The big slab in the bottom serves a dual purpose, it stops the bottom of the side wall from bowing out and is thick enough to act as a securing point with screws from underneath through the cast chassis block. I'll drill those later using the chassis as a template as can't be bothered to measure (guess) where to put holes in the CAD drawing and then spend ages doing test prints to align them.

Conversely the closed side has perfectly straight edges (green lines) and deduction suggests it's the full side that's giving it support. So on to Mk VI, despite all the previous tests and wastage the bin monster is still not sated!



On this one I've kind of blended the Jersey barrier concept into the actual object, logically is should now cause the end wall to perform in the bad corner the same as the good corner.

I've added my usual cut line trough around the outside so I have a guide when cutting the wall off post curing; that will still leave a thin lip along that edge which I can trim back to give a good snug fit with the nose and hood section to the rear. The same goes for the base, the extended sacrificial skirt (green) is not full thickness, you just sand back to where it does become full thickness to obtain the correct height.

I've also increased my first layer height for 3.5 mm to 6 mm so see if that helps as a intermediate test (below) indicated good results. To be fair I think the full wall on the rear will solve most of the problems so the only way to really test the extra height issue is to go back to a failed print and adjust accordingly; being lazy and not really caring (at this moment) what solves the problem I probably won't do that. The extra resin to dissect what the issue solution was is not worth it and frankly I simply do not have the machine time right now to keep testing.

I did do an intermediate rough test (Mk V) with the addition of a partial back wall and the results were promising, hence my comments above about the current one (Mk VI) probably working pretty well.



Both parts had the old style internal brace and buttress supports on the extended edge, but no cut line to take the rear wall off nor designed particularly gracefully for cleaning up afterward. Interestingly the shorter sub base was extended to 6 mm and there is virtually no ill effects on each corner, yet the 3.5 mm still showed very small deformation on the inside lower corners, possibly because the rear wall is not full length (resolved on Mk VI). The deformation did work up past the sacrificial skirt onto the main body but was significantly better than all before.

 

[mickoo]

Mick,
thanks for all explanation, all writen in fluent simond.
Formlabs told us on the Form 1 that the tank didn't use FEP. I never bothered to look on the Form3 but I've just pulled the tank out and it is soft enough to be curved when not supported - I guess that's where the 'soft peel' comes from.

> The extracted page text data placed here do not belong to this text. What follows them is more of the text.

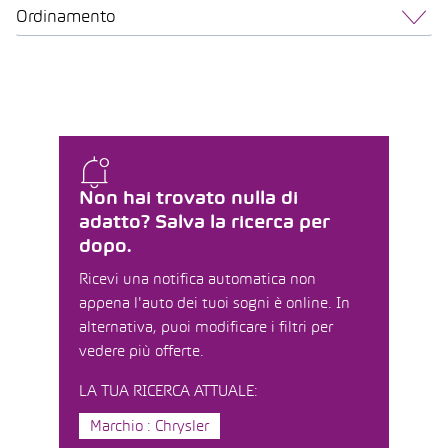
Ordinamento
Non hai trovato nulla di
adatto? Salva la ricerca per
dopo.
Ricevi una notifica automatica non
appena l'auto dei tuoi sogni è online. In
alternativa, puoi modificare i filtri per
vedere più offerte.
LA TUA RICERCA ATTUALE:
Marchio : Chrysler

The scallops were the uneven sufaces we got between supports. The rest wil need some thinking about.

Y'all welcome.

Form are probably technically correct, FEP is a term given to a particular material and Form probably do not use that material, but the principle is the same, it's a translucent material that stretches to peel off the cured resin. The bottom of Form tanks are very slack/flexible when compared to a LED based machine whose FEP film is drum tight.

If you have a print with a large surface area you can hear it fop back quite clearly when it pulls clear and releases. As time goes on the film stretches so you do really need to compensate with your lift height, for a new FEP I run 7 mm lift height then 8 mm once it's run in a few weeks. If your lift height is not high enough then it won't fully peel clear and you'll get failed prints. Some community guys run 10 mm but then their FEP is months and months old and running 23 hrs a day on their print farms.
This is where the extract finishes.